Today began with rain. I listened to it hammering on the roof and snoozed my alarm instead of getting up for a run. After listening to the rain for a while, I decided to put on my raincoat and boots and walk my running route. I needed to buy bread for breakfast anyway.
By late morning the day seemed to have improved. The rain had stopped and there was some blue in the sky. So we went out to try to catch some vitamin D, whereupon the clouds moved back in. So it goes.
As I type, Phil is playing various versions of the Italian partisan song “Bella Ciao” that he has found on youtube. Here’s a link to one of them from a demonstration against I know not what in Palermo, Sicily. The song popped up in a Radio 3 programme where an Italian-English cookery expert selected it as her first choice of favourite music. It has also featured in the Spanish TV series, La Casa de Papel, which we watched on Netflix - a series well worth watching, by the way. Now I expect to be humming it all day long - my latest earworm!
Well, I have used a couple of dashes and an exclamation mark in that last paragraph. I came across an article about punctuation, written by an Oxford professor of English if I remember correctly. Apparently our use of punctuation is changing, largely due to text messaging and email replacing (proper) letter writing.
The use of a full stop in a text message can be considered offensive:
“Text messages now often sent as individual sentences mean the full stop has become surplus to requirement; including one is seen to signal a deliberate desire to be blunt or convey hostility, similar to adding the word “period” in speech: “That’s enough – period.””
And using capitals is the equivalent of shouting:
“In 2013, the US navy dropped its policy of requiring all communications to be written in capitals because its sailors objected to being constantly shouted at.”
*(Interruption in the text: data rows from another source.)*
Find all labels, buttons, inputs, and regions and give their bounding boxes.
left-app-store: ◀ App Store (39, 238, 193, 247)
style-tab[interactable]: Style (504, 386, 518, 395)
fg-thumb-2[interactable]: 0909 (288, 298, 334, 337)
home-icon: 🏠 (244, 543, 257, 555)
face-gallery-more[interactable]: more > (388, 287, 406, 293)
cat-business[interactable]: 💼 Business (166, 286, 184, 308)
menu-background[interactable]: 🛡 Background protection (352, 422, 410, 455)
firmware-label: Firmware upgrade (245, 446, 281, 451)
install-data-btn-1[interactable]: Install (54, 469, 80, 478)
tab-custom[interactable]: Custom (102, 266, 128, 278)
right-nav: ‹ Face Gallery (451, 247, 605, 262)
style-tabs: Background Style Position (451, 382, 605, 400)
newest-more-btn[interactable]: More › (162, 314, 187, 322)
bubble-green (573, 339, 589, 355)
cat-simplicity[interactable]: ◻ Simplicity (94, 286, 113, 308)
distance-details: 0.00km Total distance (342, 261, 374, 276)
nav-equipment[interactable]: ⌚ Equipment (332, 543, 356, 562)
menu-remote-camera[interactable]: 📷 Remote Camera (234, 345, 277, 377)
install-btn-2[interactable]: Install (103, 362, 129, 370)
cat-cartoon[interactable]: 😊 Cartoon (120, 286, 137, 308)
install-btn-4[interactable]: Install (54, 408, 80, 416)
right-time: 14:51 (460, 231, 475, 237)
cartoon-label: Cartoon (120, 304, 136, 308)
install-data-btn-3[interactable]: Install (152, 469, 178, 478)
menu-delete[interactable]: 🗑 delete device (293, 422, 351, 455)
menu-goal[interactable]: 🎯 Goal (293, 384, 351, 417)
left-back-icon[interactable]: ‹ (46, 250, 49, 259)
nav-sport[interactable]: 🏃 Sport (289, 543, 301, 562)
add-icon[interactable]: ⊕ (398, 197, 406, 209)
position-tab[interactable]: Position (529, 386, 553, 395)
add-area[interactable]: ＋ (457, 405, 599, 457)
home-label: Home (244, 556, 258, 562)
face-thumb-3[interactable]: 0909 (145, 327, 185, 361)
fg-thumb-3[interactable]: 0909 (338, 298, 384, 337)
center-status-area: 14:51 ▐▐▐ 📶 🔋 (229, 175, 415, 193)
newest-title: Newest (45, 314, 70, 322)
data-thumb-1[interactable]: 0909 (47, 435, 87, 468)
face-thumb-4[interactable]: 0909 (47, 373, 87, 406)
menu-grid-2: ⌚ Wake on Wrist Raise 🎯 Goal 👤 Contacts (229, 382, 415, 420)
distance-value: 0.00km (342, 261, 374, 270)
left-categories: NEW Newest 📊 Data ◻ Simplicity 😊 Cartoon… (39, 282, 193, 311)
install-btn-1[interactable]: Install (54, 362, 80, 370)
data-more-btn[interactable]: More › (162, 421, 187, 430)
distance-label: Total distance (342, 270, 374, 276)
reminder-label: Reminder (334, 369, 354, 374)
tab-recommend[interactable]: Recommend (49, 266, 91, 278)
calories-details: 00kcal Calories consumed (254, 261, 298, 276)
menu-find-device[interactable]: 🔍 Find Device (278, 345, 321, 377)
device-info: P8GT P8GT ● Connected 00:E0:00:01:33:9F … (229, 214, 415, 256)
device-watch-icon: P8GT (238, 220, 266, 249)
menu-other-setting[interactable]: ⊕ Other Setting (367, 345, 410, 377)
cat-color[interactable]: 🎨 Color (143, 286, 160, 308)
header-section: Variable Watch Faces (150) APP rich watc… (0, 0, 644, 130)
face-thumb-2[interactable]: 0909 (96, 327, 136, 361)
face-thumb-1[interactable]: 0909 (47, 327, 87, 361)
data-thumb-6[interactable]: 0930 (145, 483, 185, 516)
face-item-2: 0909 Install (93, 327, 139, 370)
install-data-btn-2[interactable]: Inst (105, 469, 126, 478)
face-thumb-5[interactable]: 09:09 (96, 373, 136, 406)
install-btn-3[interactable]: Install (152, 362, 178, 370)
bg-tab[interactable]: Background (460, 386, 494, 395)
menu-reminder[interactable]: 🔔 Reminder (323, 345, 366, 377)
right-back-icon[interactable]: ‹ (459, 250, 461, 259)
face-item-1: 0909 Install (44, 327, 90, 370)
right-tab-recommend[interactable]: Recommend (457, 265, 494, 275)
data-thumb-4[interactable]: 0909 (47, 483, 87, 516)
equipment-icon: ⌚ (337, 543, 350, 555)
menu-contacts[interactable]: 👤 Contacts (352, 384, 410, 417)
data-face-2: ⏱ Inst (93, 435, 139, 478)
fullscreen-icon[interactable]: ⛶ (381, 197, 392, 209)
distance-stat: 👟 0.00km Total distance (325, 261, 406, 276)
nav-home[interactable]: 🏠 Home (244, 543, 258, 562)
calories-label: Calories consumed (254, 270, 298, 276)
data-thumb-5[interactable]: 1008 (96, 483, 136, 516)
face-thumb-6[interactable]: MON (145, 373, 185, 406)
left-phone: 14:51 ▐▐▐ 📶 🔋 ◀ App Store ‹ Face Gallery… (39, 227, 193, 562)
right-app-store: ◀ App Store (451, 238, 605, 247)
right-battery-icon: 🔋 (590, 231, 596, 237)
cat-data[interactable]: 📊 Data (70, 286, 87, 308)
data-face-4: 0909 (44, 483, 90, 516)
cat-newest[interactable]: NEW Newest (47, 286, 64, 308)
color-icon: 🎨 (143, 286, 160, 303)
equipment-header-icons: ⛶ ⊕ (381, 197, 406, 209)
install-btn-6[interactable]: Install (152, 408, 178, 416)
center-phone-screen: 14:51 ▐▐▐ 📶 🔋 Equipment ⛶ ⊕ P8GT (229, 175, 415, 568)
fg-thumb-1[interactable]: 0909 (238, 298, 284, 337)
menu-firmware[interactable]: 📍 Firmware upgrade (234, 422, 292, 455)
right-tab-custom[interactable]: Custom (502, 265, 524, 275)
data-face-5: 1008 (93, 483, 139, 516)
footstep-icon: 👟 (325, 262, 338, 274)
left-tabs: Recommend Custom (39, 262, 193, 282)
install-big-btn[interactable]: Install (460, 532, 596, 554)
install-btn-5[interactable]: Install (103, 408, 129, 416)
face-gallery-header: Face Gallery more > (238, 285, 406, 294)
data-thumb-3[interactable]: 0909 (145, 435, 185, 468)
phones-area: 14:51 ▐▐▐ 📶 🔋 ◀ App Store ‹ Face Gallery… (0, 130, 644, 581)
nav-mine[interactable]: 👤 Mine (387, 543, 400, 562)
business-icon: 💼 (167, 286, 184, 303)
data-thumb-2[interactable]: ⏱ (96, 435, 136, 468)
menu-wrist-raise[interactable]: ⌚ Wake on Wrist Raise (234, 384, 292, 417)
And the poor old apostrophe still suffers and might disappear altogether:
“Calls to drop the apostrophe go back to George Bernard Shaw, who refused to pepper his pages with these “uncouth bacilli”. Lewis Carroll took the opposite view, insisting that the proper spellings of “can’t” and “shan’t” should be “ca’n’t” and “sha’n’t”.”
We tend to use a dash instead of a semicolon, as nobody seems to know how to use a semicolon properly.
From the article I came across a new word: “bangorrhea”. It’s the medical term (medical?) for excessive use of exclamation marks! Oops, there I go again! At least now I can use the excuse that I suffer from “bangorrhea””
In a completely unrelated article by one Philip Lavelle, writing about how he survived the care system and prison to become a writer, punctuation came up again:
“One teacher – let’s call him Mr X – remarked that my grasp of grammar was “limp-wristed in the extreme”. (Mr X, if you are reading this, I started this sentence with a bracket, just for you – and now I am not going to close it.”
Personally I always try to punctuate my text messages. My 24 year old granddaughter NEVER punctuates hers. Different generations!
Life goes on. Stay safe and well, everyone!